Вельяминовы. За горизонт. Книга 2 - Нелли Шульман
Шрифт:
Интервал:
Закладка:
– Попрошу его отправлять Ладе открытки на ее абонентский ящик… – Лада смешливо призналась, что завела ящик для писем поклонников:
– Иначе местные почтальоны не порадовались бы, – фыркнула девушка, – иногда в день приходит по десятку конвертов… – Наум Исаакович предусмотрительно записал номер ящика на Главпочтамте. Он слышал легкое дыхание девушки:
– Я тебя люблю, – шепнул Эйтингон, – и я очень скоро буду с тобой, Ладушка, обещаю. Беги за подарком, милая… – повесив трубку, Лада шмыгнула в дамскую уборную:
– В крайней кабинке стоит бумажный пакет… – пакет красовался в углу. Лада щелкнула щеколдой, в руках у нее оказался путеводитель:
– Paris par Arrondisment… – Лада улыбнулась:
– Не знаю, как он это сделал, но мне еще никто… – из книги выскользнул толстый конверт. Лада смотрела на пачку тысячефранковых купюр, на записку среди банкнот:
– Это его почерк, я видела, как он писал список покупок для рынка… – она читала ровные строки:
– Ателье мадам Шанель, рю Камбон, 31, модный дом Диор… – Лада шевелила губами, – Galeries Lafayette, ресторан Aux Charpentiers, на рю Мобийон… – внизу он приписал: «Я люблю тебя». Уложив конверт и путеводитель в сумочку, рядом с письмом Саломеи Александровны, Лада прислонилась к двери кабинки.
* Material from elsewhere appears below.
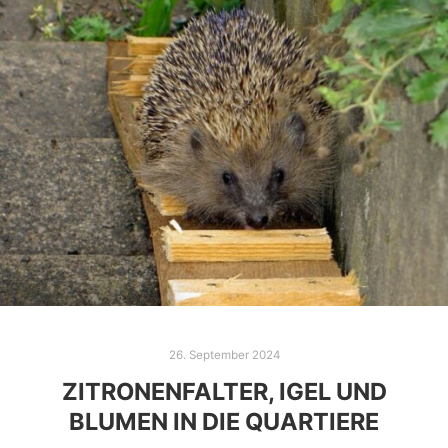
26. September 2024
ZITRONENFALTER, IGEL UND
BLUMEN IN DIE QUARTIERE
Сердце отчаянно билось:
– Он не простой инженер. Он, наверное, засекречен, связан с космическими исследованиями, или с армией. Какая разница, я люблю его. Он обещал, что мы будем вместе, так и случится… – вымыв руки, она пошла в кафе.
Наум Исаакович не клал трубку, слушая короткие гудки:
– Дела на пять минут, а девочке приятно. Пусть побалует себя, она первый раз в Париже. Но обещаю, что не в последний… – дверь скрипнула, Шелепин сухо сказал:
– Вот вы где. Скорпион занят, а вы пройдите со мной, гражданин Эйтингон… – председатель Комитета посторонился, – я хочу вам кое-что показать.
Потрескивал переносной кинопроектор, в комнате пахло нагретой лампой.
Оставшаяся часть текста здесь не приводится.